» RECORDS FOR THIS TASK:
********************

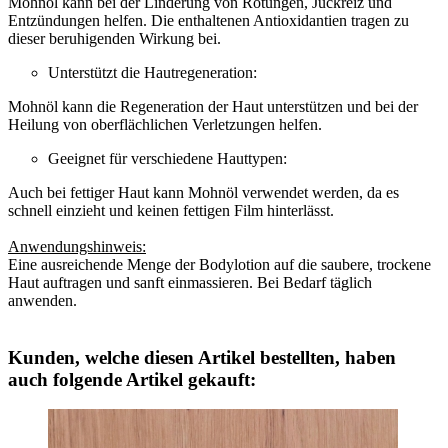
Mohnöl kann bei der Linderung von Rötungen, Juckreiz und
Entzündungen helfen. Die enthaltenen Antioxidantien tragen zu
dieser beruhigenden Wirkung bei.
Unterstützt die Hautregeneration:
Mohnöl kann die Regeneration der Haut unterstützen und bei der
Heilung von oberflächlichen Verletzungen helfen.
Geeignet für verschiedene Hauttypen:
Auch bei fettiger Haut kann Mohnöl verwendet werden, da es
schnell einzieht und keinen fettigen Film hinterlässt.
Anwendungshinweis:
Eine ausreichende Menge der Bodylotion auf die saubere, trockene
Haut auftragen und sanft einmassieren. Bei Bedarf täglich
anwenden.
Kunden, welche diesen Artikel bestellten, haben
auch folgende Artikel gekauft:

********************

» WORK INSTRUCTIONS: Your answer must be the line containing "dieser beruhigenden Wirkung bei." and each line after it in the listing above, copied exactly.

» ANSWER:
dieser beruhigenden Wirkung bei.
Unterstützt die Hautregeneration:
Mohnöl kann die Regeneration der Haut unterstützen und bei der
Heilung von oberflächlichen Verletzungen helfen.
Geeignet für verschiedene Hauttypen:
Auch bei fettiger Haut kann Mohnöl verwendet werden, da es
schnell einzieht und keinen fettigen Film hinterlässt.
Anwendungshinweis:
Eine ausreichende Menge der Bodylotion auf die saubere, trockene
Haut auftragen und sanft einmassieren. Bei Bedarf täglich
anwenden.
Kunden, welche diesen Artikel bestellten, haben
auch folgende Artikel gekauft:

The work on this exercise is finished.